The traditional management approach is to monitor SEGAs with periodic neuroimaging and to resect those that exhibit growth and/or cause clinical signs of intracranial hypertension. This approach is being challenged by recent observations that suggest that mTOR inhibitors, such as rapamycin (sirolimus) and RAD001 (everolimus), can induce partial regression of SEGAs [11, 12, 13]. The first report showing clear regression of SEGAs in five patients with the use of rapamycin was published in 2006 [11]. Recently, a phase II trial [13] using everolimus to treat SEGAs in 28 patients with TSC showed SEGA reduction of at least 30% in 21 patients (75%) and at least 50% in 9 patients (32%). Everolimus was well tolerated as only single cases of grade 3 treatment-related sinusitis, pneumonia, viral bronchitis, tooth infection, stomatitis, and leukopenia were reported.

These observations suggest that mTOR inhibitors could serve as an acceptable alternative treatment to SEGA surgery. Renal angiomyolipomas and lymphangioleimyomatosis (LAM) are other TSC manifestations for which mTOR inhibitors have proven potential efficacy [14]. In addition, animal models of TSC have suggested that mTOR inhibitors could have beneficial effects on cognitive deficits [15] and on epileptogenesis [16]. Whether similar benefits would be observed in humans with TSC is still unknown. Research trials are ongoing and should soon provide answers to these questions.

Other important questions remain regarding the use of mTOR inhibitors for the treatment of SEGA in TSC. Side effects, especially long term side effects, and optimal duration of treatment are still under investigation. The short-term side effects related to rapamycin are generally considered acceptable. The most common side effects are oral ulcers, acneiform rash, thrombocytopenia, hyperlipidemia, impaired wound healing, and immunosuppression [14]. Long term side effects are less known. For example, reports from the literature related to the use of rapamycin for kidney transplant prevention suggested that rapamycin might be associated with impaired spermatogenesis and, as a corollary, may reduce male fertility [17]. This observation might not be applicable to other patients populations, but requires further investigation.

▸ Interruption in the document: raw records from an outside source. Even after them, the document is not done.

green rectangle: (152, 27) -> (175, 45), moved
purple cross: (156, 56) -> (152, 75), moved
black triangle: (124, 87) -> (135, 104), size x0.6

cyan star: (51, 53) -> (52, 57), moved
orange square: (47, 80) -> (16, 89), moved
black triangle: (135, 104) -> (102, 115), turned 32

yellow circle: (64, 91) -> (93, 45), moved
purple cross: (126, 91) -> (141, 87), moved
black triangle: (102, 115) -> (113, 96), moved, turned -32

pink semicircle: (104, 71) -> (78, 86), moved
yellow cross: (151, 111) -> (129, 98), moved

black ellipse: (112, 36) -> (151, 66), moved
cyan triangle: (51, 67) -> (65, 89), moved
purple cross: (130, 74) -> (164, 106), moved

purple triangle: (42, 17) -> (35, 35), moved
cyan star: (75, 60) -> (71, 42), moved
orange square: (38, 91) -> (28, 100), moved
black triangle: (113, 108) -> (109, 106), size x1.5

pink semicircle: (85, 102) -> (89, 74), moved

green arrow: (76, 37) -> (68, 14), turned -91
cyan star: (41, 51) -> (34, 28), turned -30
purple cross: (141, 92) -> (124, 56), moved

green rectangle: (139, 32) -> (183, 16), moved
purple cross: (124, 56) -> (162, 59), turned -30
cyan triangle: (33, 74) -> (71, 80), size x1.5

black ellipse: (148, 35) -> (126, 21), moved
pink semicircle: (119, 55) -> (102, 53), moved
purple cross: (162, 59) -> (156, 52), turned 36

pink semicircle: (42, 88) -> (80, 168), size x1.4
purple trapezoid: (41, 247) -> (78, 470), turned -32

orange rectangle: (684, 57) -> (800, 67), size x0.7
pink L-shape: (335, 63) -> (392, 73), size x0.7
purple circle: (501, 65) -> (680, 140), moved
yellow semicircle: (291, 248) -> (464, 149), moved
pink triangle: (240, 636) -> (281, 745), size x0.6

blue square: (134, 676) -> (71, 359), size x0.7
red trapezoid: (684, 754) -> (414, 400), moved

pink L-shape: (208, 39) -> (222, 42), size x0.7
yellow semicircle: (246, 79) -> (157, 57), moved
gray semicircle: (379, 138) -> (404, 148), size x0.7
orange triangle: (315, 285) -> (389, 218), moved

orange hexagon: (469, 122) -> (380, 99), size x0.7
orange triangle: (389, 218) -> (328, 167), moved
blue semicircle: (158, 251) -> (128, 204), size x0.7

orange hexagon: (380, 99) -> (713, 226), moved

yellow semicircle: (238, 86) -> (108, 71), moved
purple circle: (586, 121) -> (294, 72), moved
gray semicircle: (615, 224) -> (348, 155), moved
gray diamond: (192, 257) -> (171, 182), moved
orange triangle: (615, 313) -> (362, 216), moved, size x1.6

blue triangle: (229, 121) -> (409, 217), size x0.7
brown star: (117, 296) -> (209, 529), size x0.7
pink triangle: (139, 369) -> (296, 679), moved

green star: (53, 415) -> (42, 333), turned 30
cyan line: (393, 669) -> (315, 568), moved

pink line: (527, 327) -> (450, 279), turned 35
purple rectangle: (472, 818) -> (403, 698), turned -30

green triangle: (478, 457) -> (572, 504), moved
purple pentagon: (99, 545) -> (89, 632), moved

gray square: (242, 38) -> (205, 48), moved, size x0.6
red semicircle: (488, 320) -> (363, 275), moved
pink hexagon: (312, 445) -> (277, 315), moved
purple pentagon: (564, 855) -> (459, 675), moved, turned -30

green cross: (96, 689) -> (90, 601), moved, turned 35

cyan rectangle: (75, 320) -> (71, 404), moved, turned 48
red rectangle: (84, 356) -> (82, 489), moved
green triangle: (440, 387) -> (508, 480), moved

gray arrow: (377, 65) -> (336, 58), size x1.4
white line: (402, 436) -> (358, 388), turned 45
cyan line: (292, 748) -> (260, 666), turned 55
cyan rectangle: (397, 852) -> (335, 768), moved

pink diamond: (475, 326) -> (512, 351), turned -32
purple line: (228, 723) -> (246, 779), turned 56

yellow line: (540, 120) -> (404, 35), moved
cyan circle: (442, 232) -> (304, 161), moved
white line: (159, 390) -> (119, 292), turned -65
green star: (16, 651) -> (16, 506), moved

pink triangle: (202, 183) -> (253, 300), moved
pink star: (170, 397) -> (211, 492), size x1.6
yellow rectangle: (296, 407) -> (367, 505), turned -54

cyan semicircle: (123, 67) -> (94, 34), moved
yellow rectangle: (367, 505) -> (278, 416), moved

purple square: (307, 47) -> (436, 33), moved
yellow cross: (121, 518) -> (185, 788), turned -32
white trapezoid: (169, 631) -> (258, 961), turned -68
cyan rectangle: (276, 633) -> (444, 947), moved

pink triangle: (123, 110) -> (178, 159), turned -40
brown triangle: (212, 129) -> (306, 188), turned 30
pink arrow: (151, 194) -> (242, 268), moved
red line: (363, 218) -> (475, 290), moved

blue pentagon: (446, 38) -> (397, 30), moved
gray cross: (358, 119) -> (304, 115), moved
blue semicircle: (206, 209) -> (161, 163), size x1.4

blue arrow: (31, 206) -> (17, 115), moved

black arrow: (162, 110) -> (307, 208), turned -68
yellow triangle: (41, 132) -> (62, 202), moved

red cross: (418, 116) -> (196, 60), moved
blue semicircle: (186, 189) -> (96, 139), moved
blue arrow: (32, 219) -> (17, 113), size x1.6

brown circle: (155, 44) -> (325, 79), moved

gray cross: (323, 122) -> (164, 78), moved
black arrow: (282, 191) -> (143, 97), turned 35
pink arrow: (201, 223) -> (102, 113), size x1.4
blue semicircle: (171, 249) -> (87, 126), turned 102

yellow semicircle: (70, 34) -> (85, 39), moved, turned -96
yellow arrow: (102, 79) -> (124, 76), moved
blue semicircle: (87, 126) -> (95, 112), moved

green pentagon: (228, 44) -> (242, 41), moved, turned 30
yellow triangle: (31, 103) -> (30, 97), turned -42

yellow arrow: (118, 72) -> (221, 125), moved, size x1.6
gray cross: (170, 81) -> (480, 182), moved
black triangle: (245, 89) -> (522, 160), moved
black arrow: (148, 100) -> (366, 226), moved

The duration of treatment might be prolonged, probably lifelong. There is clear evidence that SEGAs grow back after the mTOR inhibitor is stopped [11]. Most experts currently recommend continuation of mTOR inhibitors at the lowest efficacious dose. This cohort of patients who will experience prolonged exposure to mTOR inhibitors should be carefully followed longitudinally to better document long term side effects, but also to compare their longevity with the one of similar patients with TSC. These patients represent a unique opportunity to study the potential anti-aging properties of mTOR inhibitors in humans.

In conclusion, a new treatment era has begun in the field of TSC since the discovery of the potential beneficial effects of mTOR inhibitors. Although the use of mTOR inhibitors is becoming increasingly accepted, especially for the treatment of SEGAs in TSC, questions now remain about the duration of treatment and long term side effects. Whether mTOR inhibitors will have a significant impact on longevity in TSC is unknown, but warrants attention as mTOR inhibitors are increasingly recognized as anti-aging drugs in animal models. Long-term prospective studies in patients with TSC might provide evidence about the potential anti-aging properties of mTOR inhibitors in humans.


This work was not funded by any sources.

Conflicts of Interest

The author of this manuscript has no conflict of interests to declare.